YOUR ASSIGNMENT =>
Your answer must consist of exactly the lines below, starting with the line with "Học tiếng Anh với người" and going on through the line with "האם המחשב מתאים לעבודה גרפית?", and nothing else.

-------- DATASET EXCERPTS

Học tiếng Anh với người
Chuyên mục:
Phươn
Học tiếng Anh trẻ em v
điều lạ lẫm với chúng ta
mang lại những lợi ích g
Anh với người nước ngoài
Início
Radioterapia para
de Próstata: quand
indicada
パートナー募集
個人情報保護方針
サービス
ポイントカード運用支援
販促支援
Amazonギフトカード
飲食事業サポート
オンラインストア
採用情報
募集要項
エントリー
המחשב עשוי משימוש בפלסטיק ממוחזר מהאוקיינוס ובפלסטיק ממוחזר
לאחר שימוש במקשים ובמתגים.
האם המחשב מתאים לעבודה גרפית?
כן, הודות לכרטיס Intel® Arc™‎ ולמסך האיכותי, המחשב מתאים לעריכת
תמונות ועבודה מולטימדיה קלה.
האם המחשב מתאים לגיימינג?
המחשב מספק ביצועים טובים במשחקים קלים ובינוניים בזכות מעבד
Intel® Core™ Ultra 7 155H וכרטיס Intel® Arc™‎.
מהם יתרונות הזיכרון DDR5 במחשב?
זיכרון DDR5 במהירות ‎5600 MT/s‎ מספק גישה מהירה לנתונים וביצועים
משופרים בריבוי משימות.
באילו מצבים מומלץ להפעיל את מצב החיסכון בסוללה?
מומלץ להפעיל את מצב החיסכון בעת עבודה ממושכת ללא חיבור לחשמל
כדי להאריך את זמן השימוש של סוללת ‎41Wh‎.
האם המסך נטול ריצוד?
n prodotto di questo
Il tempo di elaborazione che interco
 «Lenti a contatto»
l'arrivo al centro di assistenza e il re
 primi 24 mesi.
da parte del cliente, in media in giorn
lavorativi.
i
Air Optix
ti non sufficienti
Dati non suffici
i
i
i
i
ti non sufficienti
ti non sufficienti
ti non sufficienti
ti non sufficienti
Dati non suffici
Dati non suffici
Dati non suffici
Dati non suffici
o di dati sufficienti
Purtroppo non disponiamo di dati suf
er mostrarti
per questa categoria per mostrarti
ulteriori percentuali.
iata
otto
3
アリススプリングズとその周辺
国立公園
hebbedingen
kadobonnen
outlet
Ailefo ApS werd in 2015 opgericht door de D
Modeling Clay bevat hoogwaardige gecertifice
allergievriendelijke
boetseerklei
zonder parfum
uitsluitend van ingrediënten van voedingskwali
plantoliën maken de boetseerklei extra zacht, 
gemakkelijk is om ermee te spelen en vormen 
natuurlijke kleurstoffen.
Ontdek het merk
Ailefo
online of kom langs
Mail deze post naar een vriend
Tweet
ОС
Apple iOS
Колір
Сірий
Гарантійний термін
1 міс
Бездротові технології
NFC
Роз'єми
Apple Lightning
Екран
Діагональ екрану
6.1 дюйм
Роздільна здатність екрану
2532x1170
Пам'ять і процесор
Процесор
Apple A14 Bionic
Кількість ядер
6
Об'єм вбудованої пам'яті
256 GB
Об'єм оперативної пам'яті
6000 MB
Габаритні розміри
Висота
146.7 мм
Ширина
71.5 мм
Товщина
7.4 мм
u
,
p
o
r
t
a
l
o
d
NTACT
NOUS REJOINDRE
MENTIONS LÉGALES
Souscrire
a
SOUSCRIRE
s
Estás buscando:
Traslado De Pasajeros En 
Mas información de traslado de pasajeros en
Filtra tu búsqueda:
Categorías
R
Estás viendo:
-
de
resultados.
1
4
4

----------------
-------- DATASET EXCERPTS

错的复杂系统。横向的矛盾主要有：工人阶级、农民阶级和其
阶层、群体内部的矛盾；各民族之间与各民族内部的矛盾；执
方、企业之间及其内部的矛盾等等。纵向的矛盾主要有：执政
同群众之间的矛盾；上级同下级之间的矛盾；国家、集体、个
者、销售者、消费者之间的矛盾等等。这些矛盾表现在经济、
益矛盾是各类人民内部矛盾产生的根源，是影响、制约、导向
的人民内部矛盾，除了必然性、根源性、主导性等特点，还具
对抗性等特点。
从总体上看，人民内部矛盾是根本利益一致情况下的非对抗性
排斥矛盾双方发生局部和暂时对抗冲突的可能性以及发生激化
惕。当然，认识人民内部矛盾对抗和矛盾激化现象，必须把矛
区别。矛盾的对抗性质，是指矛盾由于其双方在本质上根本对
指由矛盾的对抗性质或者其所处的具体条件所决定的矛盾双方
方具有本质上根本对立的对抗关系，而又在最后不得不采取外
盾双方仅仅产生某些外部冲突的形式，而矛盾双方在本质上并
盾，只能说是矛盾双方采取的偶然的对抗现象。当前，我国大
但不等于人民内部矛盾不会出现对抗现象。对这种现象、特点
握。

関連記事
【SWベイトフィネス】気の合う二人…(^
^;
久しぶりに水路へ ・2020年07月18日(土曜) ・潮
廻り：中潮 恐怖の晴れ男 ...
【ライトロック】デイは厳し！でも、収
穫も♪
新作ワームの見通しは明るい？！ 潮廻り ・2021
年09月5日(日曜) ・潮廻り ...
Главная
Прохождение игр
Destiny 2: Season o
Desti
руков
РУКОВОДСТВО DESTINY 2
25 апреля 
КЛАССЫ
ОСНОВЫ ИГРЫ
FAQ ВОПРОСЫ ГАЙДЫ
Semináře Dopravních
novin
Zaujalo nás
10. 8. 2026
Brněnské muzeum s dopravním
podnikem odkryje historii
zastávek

----------------

EXPECTED ANSWER =>
Học tiếng Anh với người
Chuyên mục:
Phươn
Học tiếng Anh trẻ em v
điều lạ lẫm với chúng ta
mang lại những lợi ích g
Anh với người nước ngoài
Início
Radioterapia para
de Próstata: quand
indicada
パートナー募集
個人情報保護方針
サービス
ポイントカード運用支援
販促支援
Amazonギフトカード
飲食事業サポート
オンラインストア
採用情報
募集要項
エントリー
המחשב עשוי משימוש בפלסטיק ממוחזר מהאוקיינוס ובפלסטיק ממוחזר
לאחר שימוש במקשים ובמתגים.
האם המחשב מתאים לעבודה גרפית?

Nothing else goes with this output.